The best thing about Donald Trump calling Hillary Clinton a "nasty woman" is how beautifully it backfired. Seriously, the phrase has all the makings of instant reappropriation: It's over the top, it's ironic, and it has a glorious ring. Nasty woman—yep, we'll take it!
Most of us are lucky enough to have a woman or two in our lives who are particularly nasty (read: accomplished, brilliant, independent); and as the holidays approach, we're thinking about what to get them. It's not always easy to impress a nasty woman (smart people don't excite easily), but we think the following 11 gift ideas have a pretty good chance.
As self-identified nasty women, we put together a selection of unique gifts we'd personally love to receive this season: organic tampon subscriptions, "brain dust," lavender eye pillows shaped like dollar bills… We're confident you won't come across another gift guide like this.
Keep scrolling to treat your loved ones (or yourself) to these oh-so-nasty gifts!
This witchy hand-brewed elixir from feminist gift shop Otherwild will ward off anyone who dares to stand in the way of your goddess-like nastiness. Concocted with plants and stones like lady's mantle, lady's thumb, and emerald, the potion intends to "transform ancient wounds from centuries of oppression, release patterns of shame and self-hatred for being different, and create a profound sense of safety so that you can walk the magnificent path you are here to walk."
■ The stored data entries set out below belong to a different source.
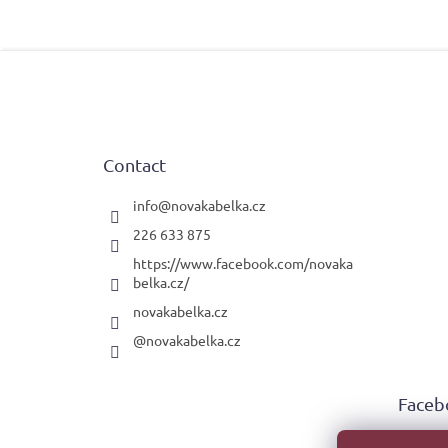
F
o
o
t
e
Contact
r
info
@
novakabelka.cz
226 633 875
https://www.facebook.com/novaka
belka.cz/
novakabelka.cz
@novakabelka.cz
Faceb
Allow your giftee to drape her face in dolla billz like the nasty, income-earning woman she is with a decadent lavender eye pillow. This silky, aromatherapeutic object is handmade with care by a Los Angeles artist and comes in four fly colors: classic green, blue, red, and hot pink.
You know what's really nasty? A woman doing something good for her brain. Boost your giftee's mental power with this energizing supplement. Formulated with smartypants ingredients like organic astragalus, shilajit, and maca, the product works to enhance "clarity, memory, creativity, alertness and a capacity to handle stress." (Just add to nut milk, coffee, tea, or a smoothie!)
Do something your loved one's p*ssy will actually appreciate by giving the gift of organic tampons. These chic little 'pons are made with premium organic cotton and BPA-free plastic applicators, and they are absolutely leak-free (trust us—we've tried them)! Plus, the packaging is gorge.
Sign your giftee up for a monthly subscription, where she'll get six, 12, 18, or 24 tampons each cycle. Better yet, with every shipment she receives, the brand will donate a month's supply of sustainable pads to a girl in a developing country where period materials are scarce. So every nasty, menstruating lady wins.
Scare off potential threats to your self-image and basic rights with a nightly sheet mask! (Really, though, why are people so terrified of these things?) These six treatments offer hydration, firming, and pore-tightening benefits, all adorably packaged in one nasty little set.
The long-lasting, high-impact pigment in each of these mini lipsticks will carry you from sunrise yoga to an afternoon protest to happy-hour drinks with your #coven. The gift set contains eight killer shades, including Echo (a rich navy blue) and Mother (a dusty mauve). The formulas are also vegan and cruelty-free because nasty women fight evil dictators, not kitty cats.
This ultra-nasty gift from Fur acknowledges the horror that women do, indeed, have pubic hair. Allow your loved one to nourish her nethers with the brand's limited-edition holiday set, which comes with a precious bottle of hair oil specifically formulated for down under, as well as a pair of mesh black unders. The oil, formulated with grape-seed, jojoba, tea-tree, and clary sage oils, soothes skin and hair while working to prevent ingrowns. The panties are just for fun.
Let your giftee embrace her inner genius with this cleverly named candle. The scent packs a vanilla-caramel scent that's romantic and delicious in that nasty way we ladies love.
Help her continue to slay at life with this adorable "Killing It" journal. In it, your loved one can keep track of all her poems, mathematical proofs, Whole Foods grocery lists, and plots to defeat the patriarchy.
This set of unique, gender-neutral fragrances offers six luxurious shades of nasty. Our favorites are Lartigue, which boasts nautical notes of citrus and salt water, and Jackal, which smells of smoke and dirt in the best way possible.
Give your loved one a home for her favorite makeup products with this truly necessary cosmetics bag. Fill this up with the Kat Von D lippies above for an extra-nasty surprise.